What impressed you the most?

The people behind the projects - talking to the farmers and learning more about them and their everyday life. I met Jesus, Pastor, and Antonio, as well as other farmers, and learned more about them. Jesus for example was a motor taxi driver in the past, but as it's a dangerous job, he decided to quit and plant trees instead. He loves planting trees and being surrounded by nature. On top of that, he even earns more money than before. It really touched me when they thanked me, meaning Treedom, for financing the tree plantings. This showed me that we really make an impact. Although I talk about all this in my daily life at work, this was a very magical moment. I was also impressed by the other farmer, who's name I can't remember anymore: He knew exactly when each and every single tree was planted, photographed and geolocated and visited last - and of course, how to best care for every single one. He has an incredible memory!

Was something unexpected/different from what you thought? What was something you didn’t expect to see?
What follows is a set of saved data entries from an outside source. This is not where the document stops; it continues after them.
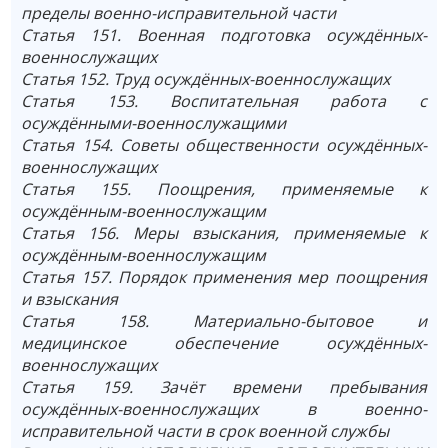
пределы военно-исправительной части
Статья 151. Военная подготовка осуждённых-
военнослужащих
Статья 152. Труд осуждённых-военнослужащих
Статья 153. Воспитательная работа с
осуждёнными-военнослужащими
Статья 154. Советы общественности осуждённых-
военнослужащих
Статья 155. Поощрения, применяемые к
осуждённым-военнослужащим
Статья 156. Меры взыскания, применяемые к
осуждённым-военнослужащим
Статья 157. Порядок применения мер поощрения
и взыскания
Статья 158. Материально-бытовое и
медицинское обеспечение осуждённых-
военнослужащих
Статья 159. Зачёт времени пребывания
осуждённых-военнослужащих в военно-
исправительной части в срок военной службы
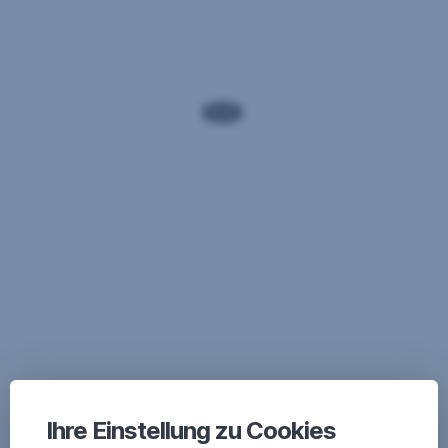
Ihre Einstellung zu Cookies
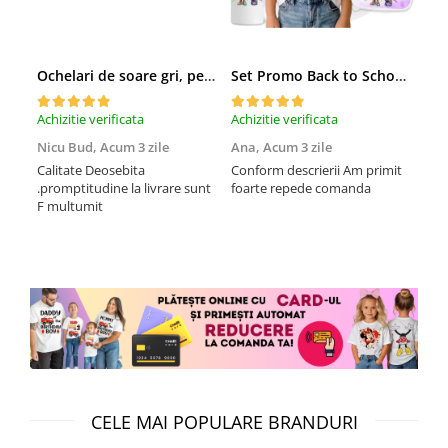
Ochelari de soare gri, pentru barbati, Daniel Klein Sunglasses, DK3250-2
Set Promo Back to School Six Seven 67 – Tricou + Cutie + Bidon Personalizat pentru copilul tău
Achizitie verificata
Achizitie verificata
Achi
Nicu Bud,
Acum 3 zile
Ana,
Acum 3 zile
Tod
sa
Calitate Deosebita
Conform descrierii Am primit
.promptitudine la livrare sunt
foarte repede comanda
Rec
F multumit
la m
fix
mul
CELE MAI POPULARE BRANDURI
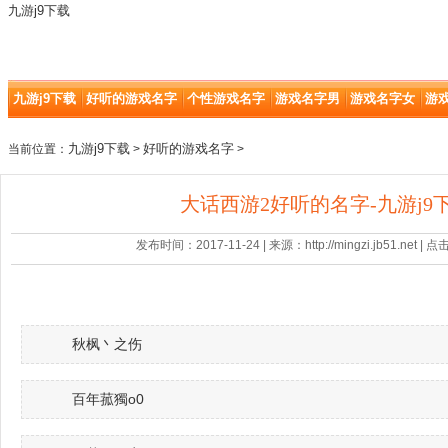
九游j9下载
九游j9下载
好听的游戏名字
个性游戏名字
游戏名字男
游戏名字女
游
九游j9下载
好听的游戏名字
当前位置：
>
>
大话西游2好听的名字-九游j9
发布时间：2017-11-24 | 来源：http://mingzi.jb51.net |
秋枫丶之伤
百年菰獨o0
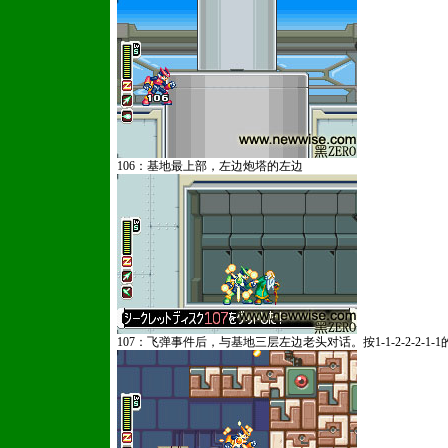
106：基地最上部，左边炮塔的左边
107：飞弹事件后，与基地三层左边老头对话。按1-1-2-2-2-1-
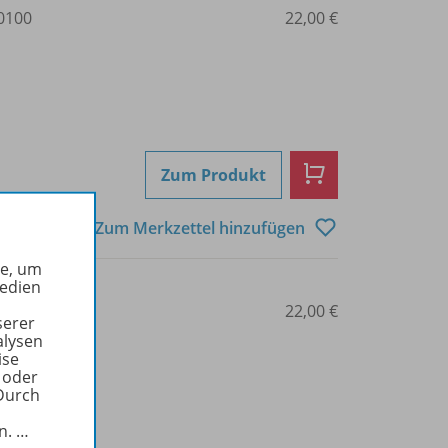
0100
22,00 €
Zum Produkt
Zum Merkzettel hinzufügen
he, um
Medien
0200
22,00 €
serer
alysen
ise
 oder
Durch
in.
…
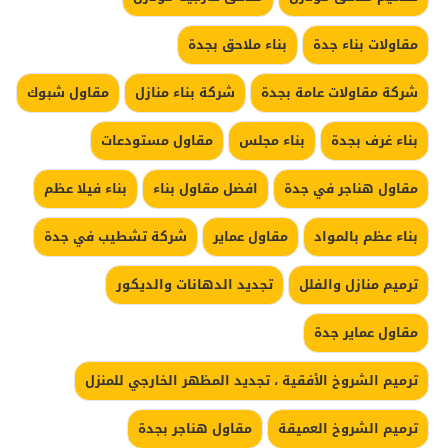
مقاولات بناء جدة
بناء ملاحق بجدة
شركة مقاولات عامة بجدة
شركة بناء منازل
مقاول شبوك
بناء غرف بجدة
بناء مجلس
مقاول مستودعات
مقاول هناجر في جدة
افضل مقاول بناء
بناء فيلا عظم
بناء عظم بالمواد
مقاول عماير
شركة تشطيب في جدة
ترميم منازل والفلل
تجديد الدهانات والديكور
مقاول عماير جدة
ترميم الشروخ الأفقية ، تجديد المظهر الخارجي للمنزل
ترميم الشروخ العميقة
مقاول هناجر بجدة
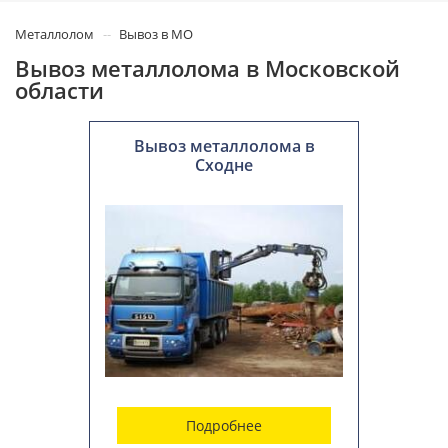
Металлолом
Вывоз в МО
Вывоз металлолома в Московской
области
Вывоз металлолома в
Сходне
Подробнее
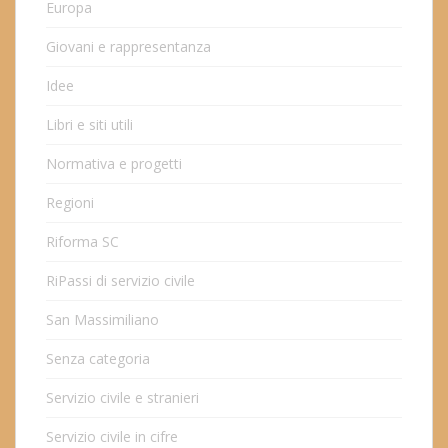
Europa
Giovani e rappresentanza
Idee
Libri e siti utili
Normativa e progetti
Regioni
Riforma SC
RiPassi di servizio civile
San Massimiliano
Senza categoria
Servizio civile e stranieri
Servizio civile in cifre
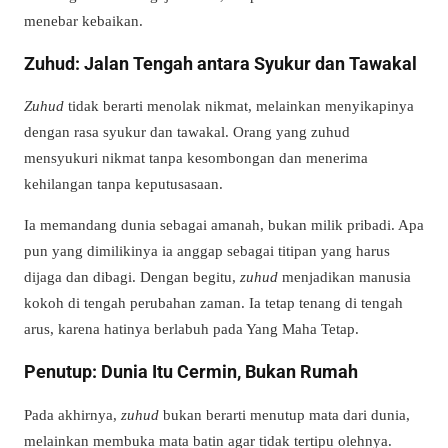
menebar kebaikan.
Zuhud: Jalan Tengah antara Syukur dan Tawakal
Zuhud
tidak berarti menolak nikmat, melainkan menyikapinya
dengan rasa syukur dan tawakal. Orang yang zuhud
mensyukuri nikmat tanpa kesombongan dan menerima
kehilangan tanpa keputusasaan.
Ia memandang dunia sebagai amanah, bukan milik pribadi. Apa
pun yang dimilikinya ia anggap sebagai titipan yang harus
dijaga dan dibagi. Dengan begitu,
zuhud
menjadikan manusia
kokoh di tengah perubahan zaman. Ia tetap tenang di tengah
arus, karena hatinya berlabuh pada Yang Maha Tetap.
Penutup: Dunia Itu Cermin, Bukan Rumah
Pada akhirnya,
zuhud
bukan berarti menutup mata dari dunia,
melainkan membuka mata batin agar tidak tertipu olehnya.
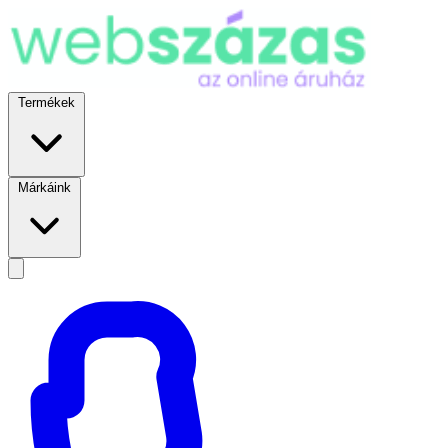
Termékek
Márkáink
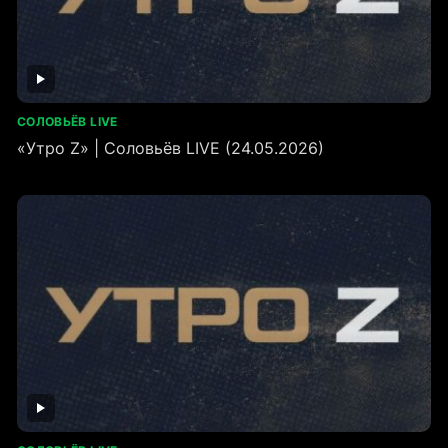
СОЛОВЬЁВ LIVE
«Утро Z» | Соловьёв LIVE (24.05.2026)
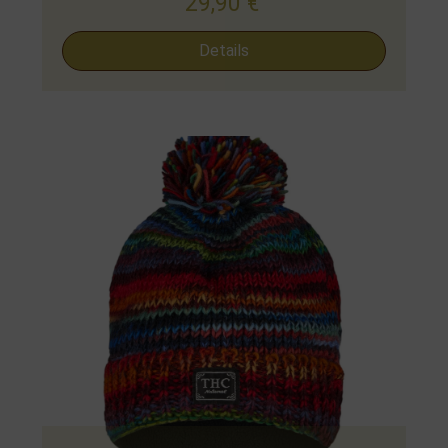
29,90
€
Details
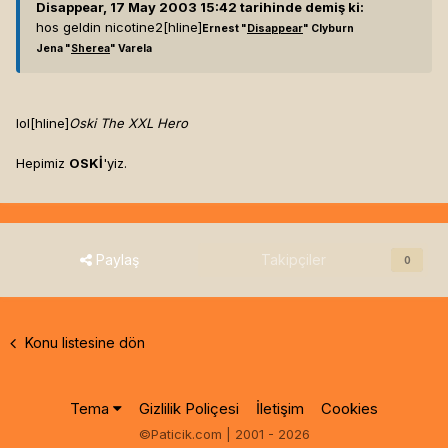
Disappear, 17 May 2003 15:42 tarihinde demiş ki:
hos geldin nicotine2[hline]
Ernest "
Disappear
" Clyburn
Jena "
Sherea
" Varela
lol[hline]
Oski The XXL Hero
Hepimiz
OSKİ
'yiz.
Paylaş
Takipçiler
0
Konu listesine dön
Tema
Gizlilik Poliçesi
İletişim
Cookies
©Paticik.com | 2001 - 2026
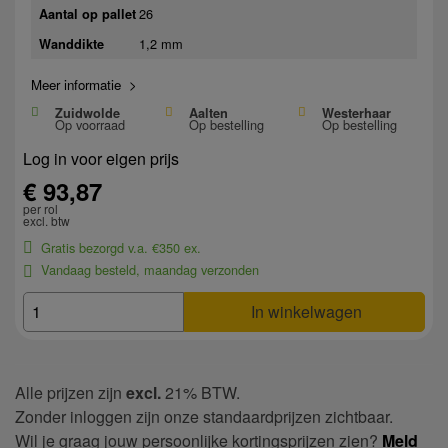
26
Aantal op pallet
1,2 mm
Wanddikte
Meer informatie >
Zuidwolde
Aalten
Westerhaar
Op voorraad
Op bestelling
Op bestelling
Log in voor eigen prijs
€ 93,87
per rol
excl. btw
Gratis bezorgd v.a. €350 ex.
Vandaag besteld, maandag verzonden
In winkelwagen
Alle prijzen zijn
excl.
21% BTW.
Zonder inloggen zijn onze standaardprijzen zichtbaar.
Wil je graag jouw persoonlijke kortingsprijzen zien?
Meld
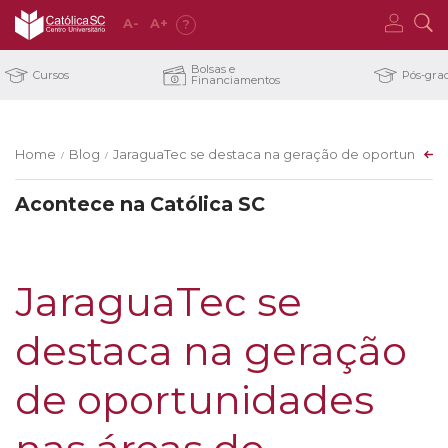
A
-
A
+
?
Bolsas e
Cursos
Pós-gra
Financiamentos
Home
Blog
JaraguaTec se destaca na geração de oportunidade
/
/
Acontece na Católica SC
JaraguaTec se
destaca na geração
de oportunidades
Even though I know that we work in small agroforestry projects and not forest-projects, I expected to see the trees being planted in the same area, but in reality they are being planted all over the place -  between other existing plants and trees, in large fields and with sometimes much and sometimes little space between them. Why that is the case? Because, for example, some of the trees have to be planted in the shade, with only a little bit of sunshine and where they’d have enough space to grow. Additionally, the quality of the soil has to be taken into consideration, as it varies from spot to spot. Something else that surprised me was that the fact that farmers go the trees every two weeks in order to check if the growth is going according to plan, or if other plants intervene or prevent the optimal development. Michele, our project partner from Environomica, then told us a great quote that stuck with me until today: "You have to take care of a tree as you have to do with a child!"